Het verhogen van de naturalisatietermijn van vijf naar tien jaar voor reguliere verzoekers wordt gemotiveerd vanuit de doelstelling om het migratiesaldo te verlagen en bevolkingsgroei te beperken. Dit is een beleidsmatige keuze die ziet op asiel en migratie in brede zin. Echter, het is niet correct om deze redenatie een-op-een door te trekken naar de groep die gehuwd is of samenwoont met een Nederlander.
Voor gehuwden en geregistreerde partners geldt immers nu al dat geen termijn van toelating en hoofdverblijf binnen het Koninkrijk wordt verlangd.

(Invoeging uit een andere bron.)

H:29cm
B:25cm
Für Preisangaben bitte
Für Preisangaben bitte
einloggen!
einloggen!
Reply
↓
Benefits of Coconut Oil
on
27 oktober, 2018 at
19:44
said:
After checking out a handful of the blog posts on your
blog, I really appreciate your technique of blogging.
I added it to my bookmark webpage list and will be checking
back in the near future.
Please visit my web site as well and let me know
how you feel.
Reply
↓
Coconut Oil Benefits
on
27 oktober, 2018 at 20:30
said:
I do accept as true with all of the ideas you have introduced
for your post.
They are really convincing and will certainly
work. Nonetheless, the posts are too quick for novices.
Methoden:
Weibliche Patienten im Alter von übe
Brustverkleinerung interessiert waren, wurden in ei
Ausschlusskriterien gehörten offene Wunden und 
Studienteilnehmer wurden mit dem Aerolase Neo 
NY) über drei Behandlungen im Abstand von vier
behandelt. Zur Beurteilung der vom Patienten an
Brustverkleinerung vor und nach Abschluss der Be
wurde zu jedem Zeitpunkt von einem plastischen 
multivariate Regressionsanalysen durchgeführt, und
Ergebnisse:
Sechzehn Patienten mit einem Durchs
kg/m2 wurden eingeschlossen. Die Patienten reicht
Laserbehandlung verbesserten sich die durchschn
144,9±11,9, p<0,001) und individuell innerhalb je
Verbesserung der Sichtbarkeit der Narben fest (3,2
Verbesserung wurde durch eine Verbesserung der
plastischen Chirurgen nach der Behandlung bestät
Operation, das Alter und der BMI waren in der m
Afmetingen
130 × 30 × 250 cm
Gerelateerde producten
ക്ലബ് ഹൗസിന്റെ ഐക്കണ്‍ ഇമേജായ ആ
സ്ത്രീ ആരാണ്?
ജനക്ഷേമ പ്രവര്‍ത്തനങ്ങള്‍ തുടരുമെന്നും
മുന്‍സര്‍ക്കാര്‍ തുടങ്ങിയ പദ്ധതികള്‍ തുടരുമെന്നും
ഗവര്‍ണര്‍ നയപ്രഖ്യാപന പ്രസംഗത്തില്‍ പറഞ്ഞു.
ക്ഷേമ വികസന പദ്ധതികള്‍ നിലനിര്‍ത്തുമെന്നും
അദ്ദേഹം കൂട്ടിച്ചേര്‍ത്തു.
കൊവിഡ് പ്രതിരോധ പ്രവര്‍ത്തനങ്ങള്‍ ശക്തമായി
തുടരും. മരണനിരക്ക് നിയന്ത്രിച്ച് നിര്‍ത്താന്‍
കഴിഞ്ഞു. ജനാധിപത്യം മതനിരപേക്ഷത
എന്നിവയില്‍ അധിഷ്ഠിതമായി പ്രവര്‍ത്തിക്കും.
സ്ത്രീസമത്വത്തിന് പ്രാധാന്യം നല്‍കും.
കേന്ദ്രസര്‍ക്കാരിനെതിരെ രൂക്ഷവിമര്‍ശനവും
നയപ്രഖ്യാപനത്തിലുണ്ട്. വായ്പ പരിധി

Het faciliteren van naturalisatie binnen een huwelijk is daarnaast gestoeld op internationale verplichtingen en de bescherming van het gezinsleven. Artikel 8 EVRM waarborgt het recht op eerbiediging van het familie- en gezinsleven en verplicht staten een zorgvuldige belangenafweging te maken tussen immigratiecontrole en bescherming van dit gezinsleven
Daarom is het niet “voor de hand liggend” of in mijn ogen ook geen noodzakelijke "aanscherping"' nodig om ook voor deze categorie de termijn te verhogen. Integendeel, het zou passend zijn de termijn ongewijzigd te laten op drie jaar, zodat naturalisatie voor deze groep eenvoudig en toegankelijk blijft. Daarmee wordt recht gedaan aan de bijzondere positie van huwelijk en partnerschap, zonder dat dit bijdraagt aan het migratiesaldo waarop de overige maatregelen gericht zijn.